(Page images and extracted text)
Content starts

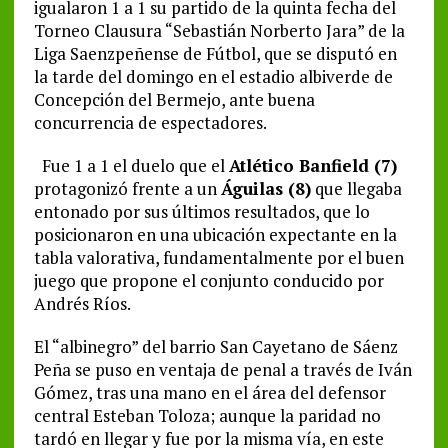
igualaron 1 a 1 su partido de la quinta fecha del
Torneo Clausura “Sebastián Norberto Jara” de la
Liga Saenzpeñense de Fútbol, que se disputó en
la tarde del domingo en el estadio albiverde de
Concepción del Bermejo, ante buena
concurrencia de espectadores.
Fue 1 a 1 el duelo que el
Atlético Banfield (7)
protagonizó frente a un
Águilas (8)
que llegaba
entonado por sus últimos resultados, que lo
posicionaron en una ubicación expectante en la
tabla valorativa, fundamentalmente por el buen
juego que propone el conjunto conducido por
Andrés Ríos.
El “albinegro” del barrio San Cayetano de Sáenz
Peña se puso en ventaja de penal a través de Iván
Gómez, tras una mano en el área del defensor
central Esteban Toloza; aunque la paridad no
tardó en llegar y fue por la misma vía, en este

Content ends

» What this task involves
The answer is the line with "concurrencia de espectadores." plus every line after it, printed exactly as they appear above.

» Answer box
concurrencia de espectadores.
Fue 1 a 1 el duelo que el
Atlético Banfield (7)
protagonizó frente a un
Águilas (8)
que llegaba
entonado por sus últimos resultados, que lo
posicionaron en una ubicación expectante en la
tabla valorativa, fundamentalmente por el buen
juego que propone el conjunto conducido por
Andrés Ríos.
El “albinegro” del barrio San Cayetano de Sáenz
Peña se puso en ventaja de penal a través de Iván
Gómez, tras una mano en el área del defensor
central Esteban Toloza; aunque la paridad no
tardó en llegar y fue por la misma vía, en este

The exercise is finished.